Meanwhile, Home Affairs Minister Mr Hamad Masauni ordered the Immigration Department to control the Loliondo border with Kenya in order to prevent the illegal entry of foreigners into Tanzania so as to “maintain law and order” in the country.
Mr Masauni also ordered “a thorough” investigations into all non-governmental organisations (NGOs) operating in Loliondo, and ensure that they carry out their activities in accordance with the laws and their own constitutions.
“This is to prevent their activities from leading to instability in the country,” said Mr Masauni. “And if it arises that there is an NGO carrying out its activities against the laws and destabilizes our country’s security, then strict legal actions should be taken against such an NGO.”
In another development, U.S. Ambassador to Tanzania Mr Donald Wright said on Thursday that he had held a meeting with Prime Minister Kassim Majaliwa to discuss US-Tanzania relations on a number of issues. The government exercise in Ngorongoro is being overseen by the Office of the Prime Minister.
“We also talked about tensions in Loliondo, and I asked the PM to work with stakeholders to peacefully and equitably resolve the situation,” Mr Wright said in a Twitter post.
All these are happening at a time when Arusha Regional Commissioner Mr John Mongella is saying that over 290 residents from the Ngorongoro conservation area have registered to relocate to Msomera village in the Tanga region.
“Infrastructure is increasingly being strengthened there as 103 houses have already been constructed and [on Friday] we are starting the first phase of removing livestock, their property and the residents themselves as we are prepared for that,” explained Mr Mongella.
Tanzania concludes deal with World Bank over a $278 million loan for urban management
At least seven million residents in Tanzania’s secondary cities will benefit from strengthened urban management and access to better infrastructure and services through a new $278 million World Bank loan approved on Thursday.
Tanzania’s urban population is expected to increase from 34 per cent in 2018 to 49 per cent by 2040, with the highest growth rates occurring in the country’s secondary and tertiary cities, according to the World Bank estimates.
According to a statement by the international lender released on Thursday, the loan will be used to support key areas of urban management in participating cities, including municipal finance, urban planning, resilience and green development, improved service delivery, and local economic development in addition to infrastructure investments.
It is expected that a total of over seven million people will benefit from the loan through strengthened urban management performance and among them five million people through improved basic infrastructure and services.
This will include the urban poor and vulnerable populations who will benefit from increased access to urban infrastructure, basic services, economic opportunities, and reduced risks from climate impacts. At the national level, the project will also strengthen the institutional capacity of central ministries.

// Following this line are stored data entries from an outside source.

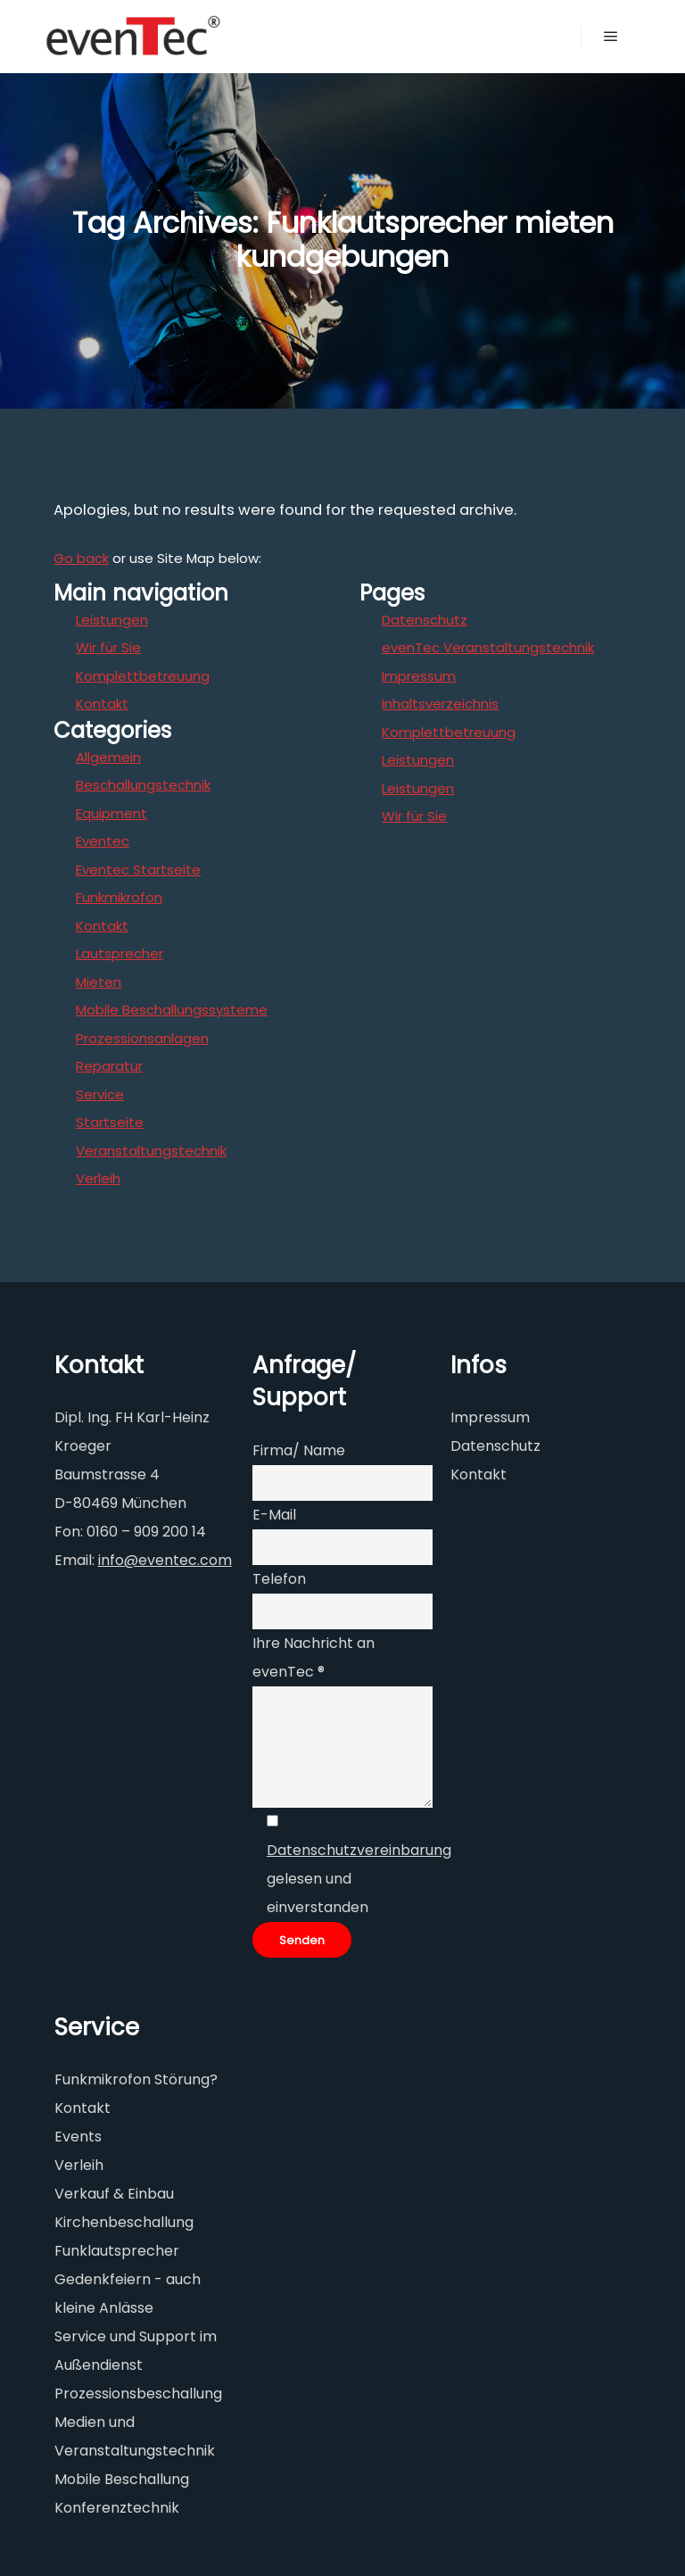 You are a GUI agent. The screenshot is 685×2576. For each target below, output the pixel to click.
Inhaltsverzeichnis (440, 703)
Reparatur (109, 1065)
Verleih (98, 1178)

“Tanzanian cities are increasingly at risk of climate change, particularly due to projected changes in rainfall patterns which, when coupled with poor development controls and environmental degradation, will increase flooding,” the statement quoted Ms Mara Warwick, World Bank Country Director for Tanzania, Malawi, Zambia, and Zimbabwe as saying.
Ms Warwick said that the loan directly responds to these vulnerabilities by including climate change adaptation as a cross-cutting issue in its design.
“It also supports connectivity and access to markets through road infrastructure, bus stop improvements and public space upgrades to reduce travel times and costs, and safety improvements,” she added.
For the project’s details, see here.
Tanzania, India explore possibilities of investment in port development, agriculture
Tanzania and India held the second round of Foreign Office Consultations on Thursday in New Delhi, during which both sides agreed to explore possibilities of investment in health, education, port development and the agriculture sector.
The discussions were led on the Indian side by Puneet R Kundal, Joint Secretary (E&SA), Ministry of External Affairs and on the Tanzanian side by Caesar C. Waitara, Director (Asia & Australasia), Ministry of Foreign Affairs and East African Cooperation of Tanzania.
According to a statement released yesterday, the consultations reviewed the entire gamut of bilateral relations including political, economic, trade and investment, defence, cultural, people-to-people, and other areas of mutual interest.
Multilateral and regional issues including cooperation in the UN, East Africa Community (EAC), South African Development Cooperation (SADC) and African Continental Free Trade Area (AfCFTA) were also discussed, an official statement said.
Both sides expressed satisfaction over the growth in bilateral trade, which touched the US $4.5 billion for 2021-22.
India is one of Tanzania’s biggest trading partners and among the top investors in Tanzania. Both sides agreed to further strengthen bilateral cooperation in various sectors and explore possibilities of investment in health, education, port development and the agriculture sector.
Tanzania is also a major development partner of India and India has extended six lines of Credit worth over $1.1 billion to Tanzania, especially in the sector of city water supply and management. The Indian side reiterated its commitment to continue the development partnership with Tanzania through loans, grants and other mechanisms.
Both sides also agreed to continue high-level political exchanges and regular meetings of the Joint institutional mechanisms to keep the partnership vibrant and mutually beneficial.
The Consultations were held in a friendly and cordial atmosphere. Both sides agreed to hold the next round of Consultations at a mutually convenient date in Dar es Salaam.